Cristina sabe que está en riesgo. Menea el golpe de Estado, imposible para un gobierno al que le quedan meses de poder, porque en el fondo considera que las próximas elecciones serán un golpe político para ella, su familia y su facción. Las elecciones son el golpismo en ciernes que denuncia una y otra vez, aunque la realidad la desmienta. No tiene heredero confiable y ningún Kirchner puede suceder ahora a otro Kirchner. ¿Cómo no suponer que los comicios son un golpe de Estado cuando ella infiere que su persona es la democracia? ¿O no hubo, acaso, carteles en la vía pública en los últimos días que proclamaban que "la democracia no se imputa"? La imputada era Cristina Kirchner, no la democracia.
Un gobernador cercano a la Presidenta confesó que no le encontraba explicación a la estrategia de Cristina de enfrentarse con todos al mismo tiempo poco antes de irse. Ese gobernador no tiene ?reelección en su provincia. "Yo trato ahora de llevarme bien con amigos y enemigos. Quiero después caminar tranquilo por mi provincia", explica. Es lo que haría cualquier político.
Cristina no lo hace. Tampoco hará nada para resolver la deuda en default parcial, ni el atraso del tipo de cambio, ni el insoportable déficit fiscal. El próximo gobierno heredará un Banco Central con casi nada de reservas en dólares, si se despoja a esas reservas de los créditos, las deudas por pagar y el dinero que no es suyo. Aquel gobernador las llama "reservas alquiladas". El Gobierno se las arregló, en fin, para que parecieran como si fueran reservas propias, aunque no lo son.
Por eso también, a la Presidenta le interesa más tensar la relación con Washington y con Europa. Una líder progresista que se precie de tal necesita mostrarse lejos de los imperialismos supuestos y cerca de los símbolos de la izquierda mundial, como Rusia y China, aunque sean países gobernados por dos autoritarismos de derecha. Es un concepto viejo que está haciendo estragos en la Argentina. ¿Cuánta reacción opositora habría tenido un gobierno argentino que hubiera firmado con los Estados Unidos un acuerdo como el que Cristina firmó con China, casi precolonial? Los chinos no sólo podrán hacerse de obras públicas locales sin pasar por licitaciones, sino también traer sus propios trabajadores desde China, a los que les aplicarán las implacables leyes laborales de China. A pan y agua.

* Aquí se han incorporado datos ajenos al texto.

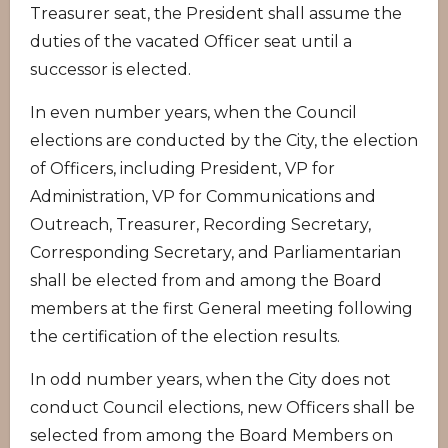
Treasurer seat, the President shall assume the
duties of the vacated Officer seat until a
successor is elected.
In even number years, when the Council
elections are conducted by the City, the election
of Officers, including President, VP for
Administration, VP for Communications and
Outreach, Treasurer, Recording Secretary,
Corresponding Secretary, and Parliamentarian
shall be elected from and among the Board
members at the first General meeting following
the certification of the election results.
In odd number years, when the City does not
conduct Council elections, new Officers shall be
selected from among the Board Members on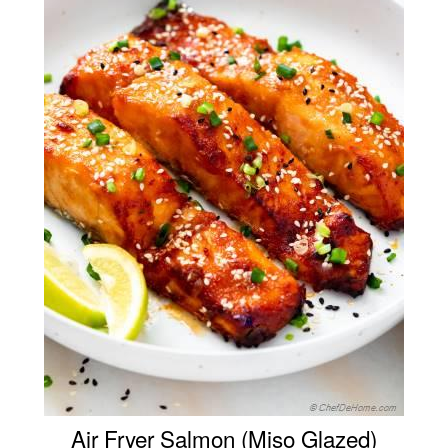
Air Fryer Salmon (Miso Glazed)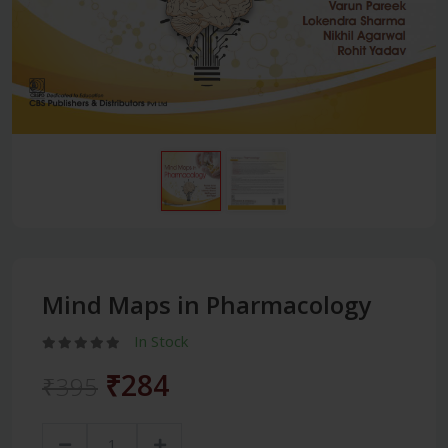
Mind Maps in Pharmacology
In Stock
₹284
₹395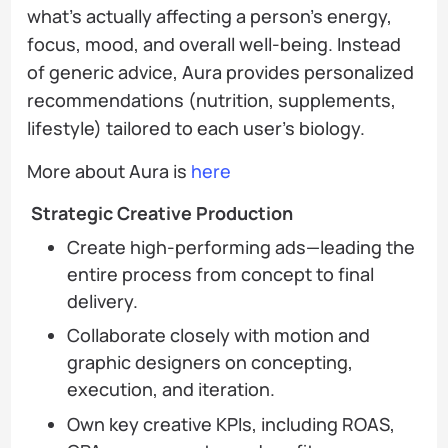
what’s actually affecting a person’s energy,
focus, mood, and overall well-being. Instead
of generic advice, Aura provides personalized
recommendations (nutrition, supplements,
lifestyle) tailored to each user’s biology.
More about Aura is
here
Strategic Creative Production
Create high-performing ads—leading the
entire process from concept to final
delivery.
Collaborate closely with motion and
graphic designers on concepting,
execution, and iteration.
Own key creative KPIs, including ROAS,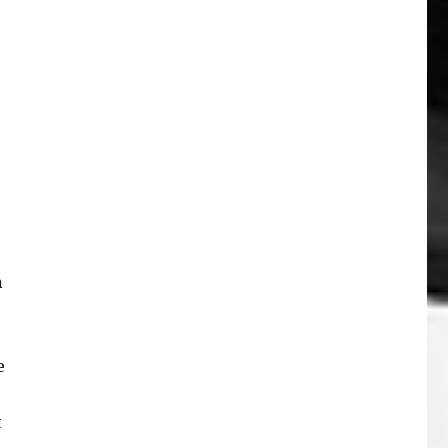
n
e
t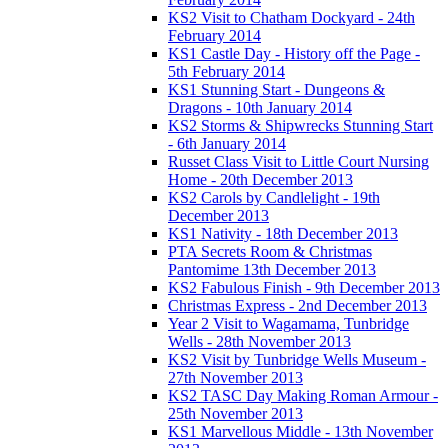
KS2 Visit to Chatham Dockyard - 24th
February 2014
KS1 Castle Day - History off the Page -
5th February 2014
KS1 Stunning Start - Dungeons &
Dragons - 10th January 2014
KS2 Storms & Shipwrecks Stunning Start
- 6th January 2014
Russet Class Visit to Little Court Nursing
Home - 20th December 2013
KS2 Carols by Candlelight - 19th
December 2013
KS1 Nativity - 18th December 2013
PTA Secrets Room & Christmas
Pantomime 13th December 2013
KS2 Fabulous Finish - 9th December 2013
Christmas Express - 2nd December 2013
Year 2 Visit to Wagamama, Tunbridge
Wells - 28th November 2013
KS2 Visit by Tunbridge Wells Museum -
27th November 2013
KS2 TASC Day Making Roman Armour -
25th November 2013
KS1 Marvellous Middle - 13th November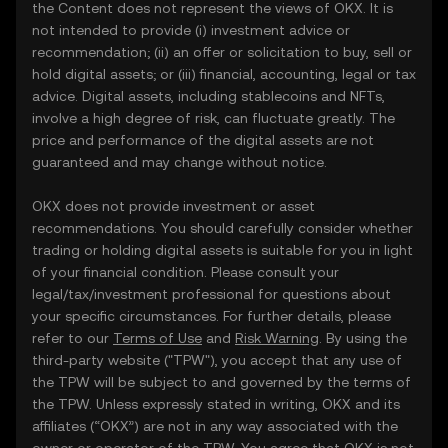
the Content does not represent the views of OKX. It is
not intended to provide (i) investment advice or
recommendation; (ii) an offer or solicitation to buy, sell or
hold digital assets; or (iii) financial, accounting, legal or tax
advice. Digital assets, including stablecoins and NFTs,
involve a high degree of risk, can fluctuate greatly. The
price and performance of the digital assets are not
guaranteed and may change without notice.
OKX does not provide investment or asset
recommendations. You should carefully consider whether
trading or holding digital assets is suitable for you in light
of your financial condition. Please consult your
legal/tax/investment professional for questions about
your specific circumstances. For further details, please
refer to our
Terms of Use
and
Risk Warning
. By using the
third-party website ("TPW"), you accept that any use of
the TPW will be subject to and governed by the terms of
the TPW. Unless expressly stated in writing, OKX and its
affiliates (“OKX”) are not in any way associated with the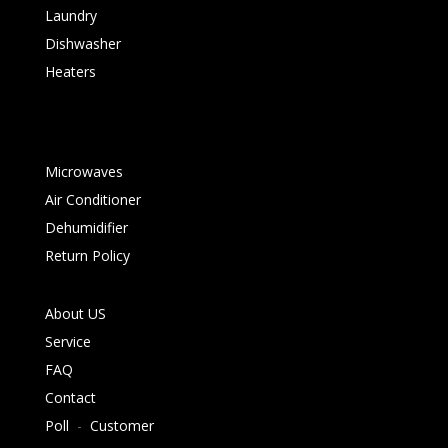
Laundry
Dishwasher
Heaters
Microwaves
Air Conditioner
Dehumidifier
Return Policy
About US
Service
FAQ
Contact
Poll
-
Customer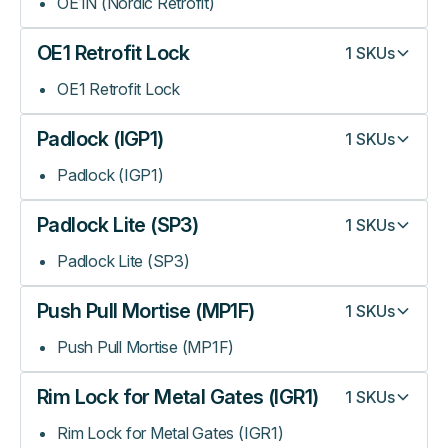
OE1N (Nordic Retrofit)
OE1 Retrofit Lock
1
SKUs
OE1 Retrofit Lock
Padlock (IGP1)
1
SKUs
Padlock (IGP1)
Padlock Lite (SP3)
1
SKUs
Padlock Lite (SP3)
Push Pull Mortise (MP1F)
1
SKUs
Push Pull Mortise (MP1F)
Rim Lock for Metal Gates (IGR1)
1
SKUs
Rim Lock for Metal Gates (IGR1)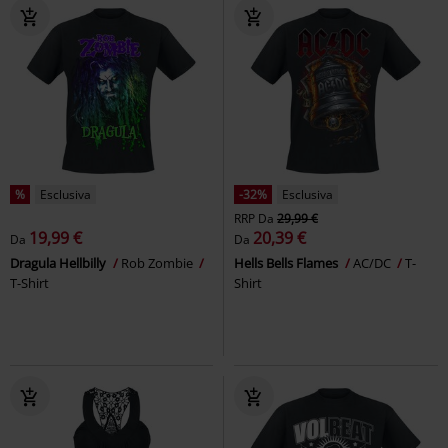
%
Esclusiva
-32%
Esclusiva
RRP
Da
29,99 €
19,99 €
20,39 €
Da
Da
Dragula Hellbilly
Rob Zombie
Hells Bells Flames
AC/DC
T-
T-Shirt
Shirt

Pero un país gobernado por un Partido Comunista, como es China, le sienta bien a la Presidenta. Algo parecido le sucede con Rusia, la patria de Lenin (y también, cabe recordar, la del criminal Stalin), aunque el déspota de ahora se llame Putin y gobierne uno de los regímenes más corruptos del planeta. Con todo, esos símbolos le sirven para entusiasmar a algunos adolescentes que ignoran todo, salvo el discurso cristinista, y a los nostálgicos de un mundo que desapareció hace 25 años. Está preparando el discurso para cuando haya vuelto a casa, el de una líder progresista perseguida por la Justicia por progresista y no por otra cosa.
A pesar de Rafecas, Cristina necesita la bandera del golpismo judicial y la levantará con argumentos o con pretextos, pero no la dejará. ¿De qué le serviría Scioli, si Scioli no estará en condiciones de salvarla de los jueces? ¿No sería mejor, en cambio, abroquelarse como estandarte de una izquierda alegórica para exhibirse luego como víctima de sus ideas y no de sus hechos?
Padecerá necesariamente la soledad de los rupturistas. Fracturó la sociedad, la dividió con trazos de fanatismo y de odio, sólo para defender una fortuna que ella no puede explicar. El destino se encoge, al fin y al cabo, en el pobre empeño de salvarse de algunos jueces, ni siquiera de todos.